*** Opening of Provided material ***

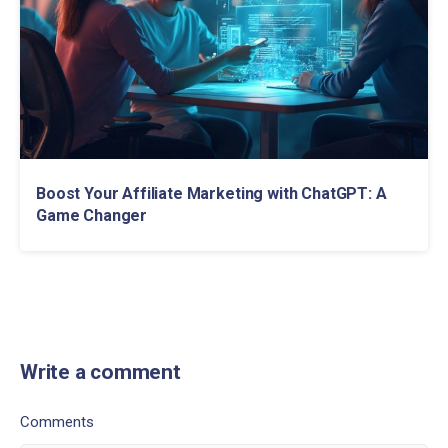
Boost Your Affiliate Marketing with ChatGPT: A
Game Changer
Write a comment
Comments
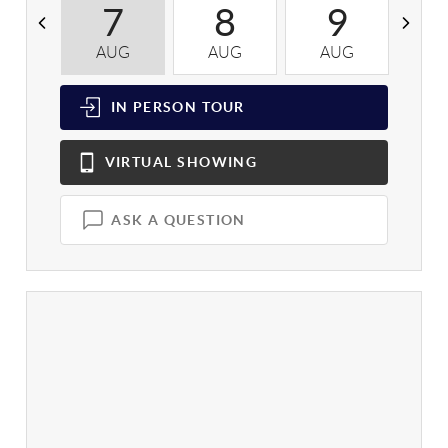
7
8
9
AUG
AUG
AUG
A
IN PERSON
TOUR
VIRTUAL
SHOWING
ASK A QUESTION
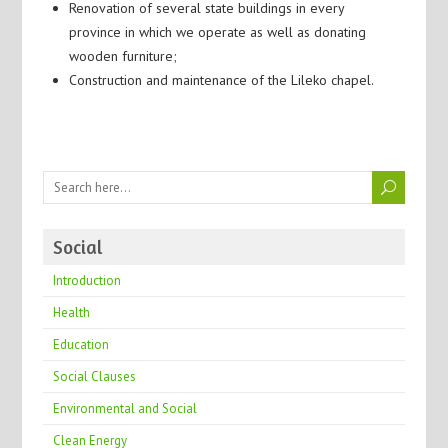
Renovation of several state buildings in every
province in which we operate as well as donating
wooden furniture;
Construction and maintenance of the Lileko chapel.
Social
Introduction
Health
Education
Social Clauses
Environmental and Social
Clean Energy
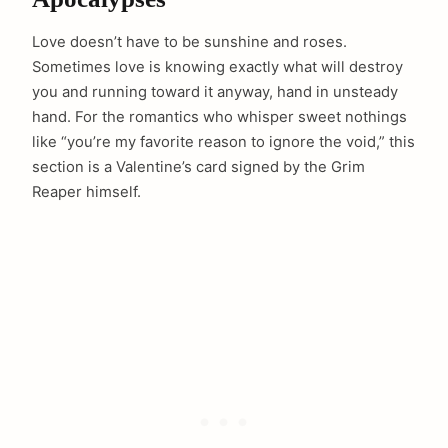
Love doesn’t have to be sunshine and roses.
Sometimes love is knowing exactly what will destroy
you and running toward it anyway, hand in unsteady
hand. For the romantics who whisper sweet nothings
like “you’re my favorite reason to ignore the void,” this
section is a Valentine’s card signed by the Grim
Reaper himself.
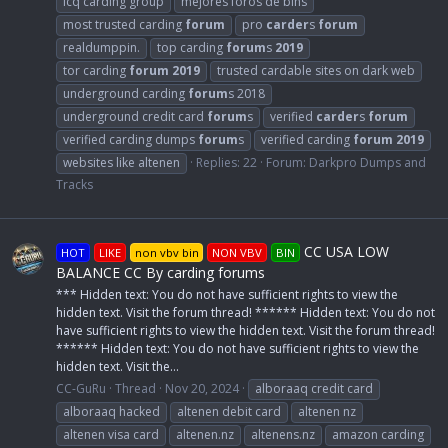
icq carding group
mejores foros de bins
most trusted carding
forum
pro
carder
s
forum
realdumppin.
top carding
forum
s
2019
tor carding
forum
2019
trusted cardable sites on dark web
underground carding
forum
s 2018
underground credit card
forum
s
verified
carder
s
forum
verified carding dumps
forum
s
verified carding
forum
2019
websites like altenen
Replies: 22
Forum:
Darkpro Dumps and
Tracks
CC USA LOW
HOT
LIKE
non vbv bin
NON VBV
BIN
BALANCE CC By carding forums
*** Hidden text: You do not have sufficient rights to view the
hidden text. Visit the forum thread! ****** Hidden text: You do not
have sufficient rights to view the hidden text. Visit the forum thread!
****** Hidden text: You do not have sufficient rights to view the
hidden text. Visit the...
CC-GuRu
Thread
Nov 20, 2024
alboraaq credit card
alboraaq hacked
altenen debit card
altenen nz
altenen visa card
altenen.nz
altenens.nz
amazon carding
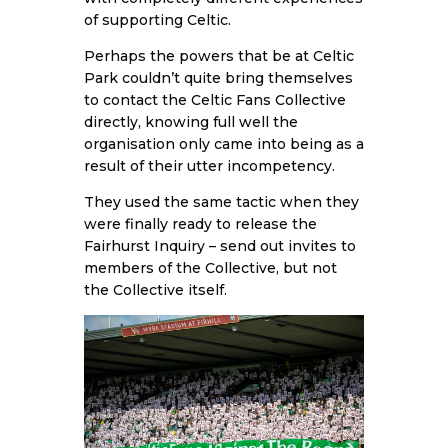
of supporting Celtic.
Perhaps the powers that be at Celtic
Park couldn’t quite bring themselves
to contact the Celtic Fans Collective
directly, knowing full well the
organisation only came into being as a
result of their utter incompetency.
They used the same tactic when they
were finally ready to release the
Fairhurst Inquiry – send out invites to
members of the Collective, but not
the Collective itself.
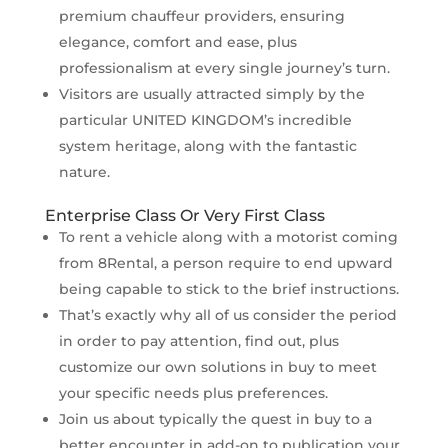
premium chauffeur providers, ensuring
elegance, comfort and ease, plus
professionalism at every single journey’s turn.
Visitors are usually attracted simply by the
particular UNITED KINGDOM’s incredible
system heritage, along with the fantastic
nature.
Enterprise Class Or Very First Class
To rent a vehicle along with a motorist coming
from 8Rental, a person require to end upward
being capable to stick to the brief instructions.
That’s exactly why all of us consider the period
in order to pay attention, find out, plus
customize our own solutions in buy to meet
your specific needs plus preferences.
Join us about typically the quest in buy to a
better encounter in add-on to publication your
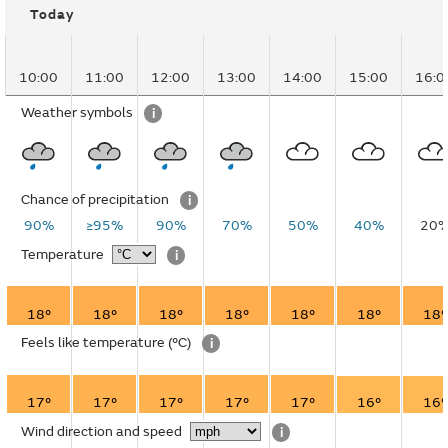
Today
10:00
11:00
12:00
13:00
14:00
15:00
16:0
Weather symbols
i
Chance of precipitation
i
90%
≥95%
90%
70%
50%
40%
20
Temperature
i
18°
18°
18°
18°
18°
18°
18°
Feels like temperature
(°C)
i
17°
17°
17°
17°
17°
16°
16°
Wind direction and speed
i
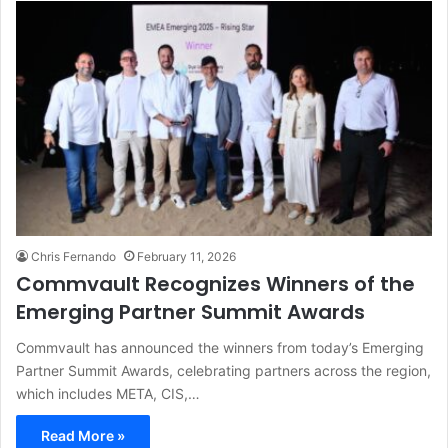
Chris Fernando
February 11, 2026
Commvault Recognizes Winners of the
Emerging Partner Summit Awards
Commvault has announced the winners from today’s Emerging
Partner Summit Awards, celebrating partners across the region,
which includes META, CIS,…
Read More »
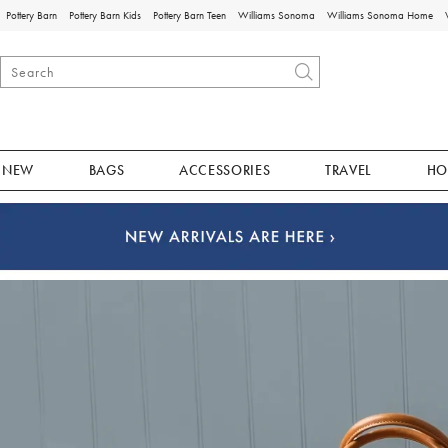
Pottery Barn
Pottery Barn Kids
Pottery Barn Teen
Williams Sonoma
Williams Sonoma Home
NEW
BAGS
ACCESSORIES
TRAVEL
HO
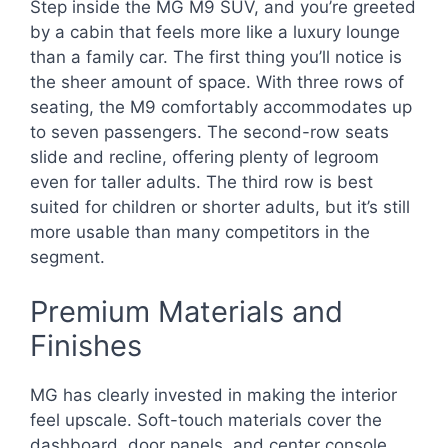
Step inside the MG M9 SUV, and you’re greeted
by a cabin that feels more like a luxury lounge
than a family car. The first thing you’ll notice is
the sheer amount of space. With three rows of
seating, the M9 comfortably accommodates up
to seven passengers. The second-row seats
slide and recline, offering plenty of legroom
even for taller adults. The third row is best
suited for children or shorter adults, but it’s still
more usable than many competitors in the
segment.
Premium Materials and
Finishes
MG has clearly invested in making the interior
feel upscale. Soft-touch materials cover the
dashboard, door panels, and center console.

*** Close of Provided material ***

Task requirements -> Print all of the entries word for word. Omit the pictures they contain.

Expected output ->
Boost Your Affiliate Marketing with ChatGPT: A
Game Changer
Write a comment
Comments
7
8
9
AUG
AUG
AUG
A
IN PERSON
TOUR
VIRTUAL
SHOWING
ASK A QUESTION
Renovation of several state buildings in every
province in which we operate as well as donating
wooden furniture;
Construction and maintenance of the Lileko chapel.
Social
Introduction
Health
Education
Social Clauses
Environmental and Social
Clean Energy
Love doesn’t have to be sunshine and roses.
Sometimes love is knowing exactly what will destroy
you and running toward it anyway, hand in unsteady
hand. For the romantics who whisper sweet nothings
like “you’re my favorite reason to ignore the void,” this
section is a Valentine’s card signed by the Grim
Reaper himself.
icq carding group
mejores foros de bins
most trusted carding
forum
pro
carder
s
forum
realdumppin.
top carding
forum
s
2019
tor carding
forum
2019
trusted cardable sites on dark web
underground carding
forum
s 2018
underground credit card
forum
s
verified
carder
s
forum
verified carding dumps
forum
s
verified carding
forum
2019
websites like altenen
Replies: 22
Forum:
Darkpro Dumps and
Tracks
CC USA LOW
HOT
LIKE
non vbv bin
NON VBV
BIN
BALANCE CC By carding forums
*** Hidden text: You do not have sufficient rights to view the
hidden text. Visit the forum thread! ****** Hidden text: You do not
have sufficient rights to view the hidden text. Visit the forum thread!
****** Hidden text: You do not have sufficient rights to view the
hidden text. Visit the...
CC-GuRu
Thread
Nov 20, 2024
alboraaq credit card
alboraaq hacked
altenen debit card
altenen nz
altenen visa card
altenen.nz
altenens.nz
amazon carding
of supporting Celtic.
Perhaps the powers that be at Celtic
Park couldn’t quite bring themselves
to contact the Celtic Fans Collective
directly, knowing full well the
organisation only came into being as a
result of their utter incompetency.
They used the same tactic when they
were finally ready to release the
Fairhurst Inquiry – send out invites to
members of the Collective, but not
the Collective itself.
premium chauffeur providers, ensuring
elegance, comfort and ease, plus
professionalism at every single journey’s turn.
Visitors are usually attracted simply by the
particular UNITED KINGDOM’s incredible
system heritage, along with the fantastic
nature.
Enterprise Class Or Very First Class
To rent a vehicle along with a motorist coming
from 8Rental, a person require to end upward
being capable to stick to the brief instructions.
That’s exactly why all of us consider the period
in order to pay attention, find out, plus
customize our own solutions in buy to meet
your specific needs plus preferences.
Join us about typically the quest in buy to a
better encounter in add-on to publication your
Today
10:00
11:00
12:00
13:00
14:00
15:00
16:0
Weather symbols
i
Chance of precipitation
i
90%
≥95%
90%
70%
50%
40%
20
Temperature
i
18°
18°
18°
18°
18°
18°
18°
Feels like temperature
(°C)
i
17°
17°
17°
17°
17°
16°
16°
Wind direction and speed
i
Chris Fernando
February 11, 2026
Commvault Recognizes Winners of the
Emerging Partner Summit Awards
Commvault has announced the winners from today’s Emerging
Partner Summit Awards, celebrating partners across the region,
which includes META, CIS,…
Read More »
Pottery Barn
Pottery Barn Kids
Pottery Barn Teen
Williams Sonoma
Williams Sonoma Home
NEW
BAGS
ACCESSORIES
TRAVEL
HO
Step inside the MG M9 SUV, and you’re greeted
by a cabin that feels more like a luxury lounge
than a family car. The first thing you’ll notice is
the sheer amount of space. With three rows of
seating, the M9 comfortably accommodates up
to seven passengers. The second-row seats
slide and recline, offering plenty of legroom
even for taller adults. The third row is best
suited for children or shorter adults, but it’s still
more usable than many competitors in the
segment.
Premium Materials and
Finishes
MG has clearly invested in making the interior
feel upscale. Soft-touch materials cover the
dashboard, door panels, and center console.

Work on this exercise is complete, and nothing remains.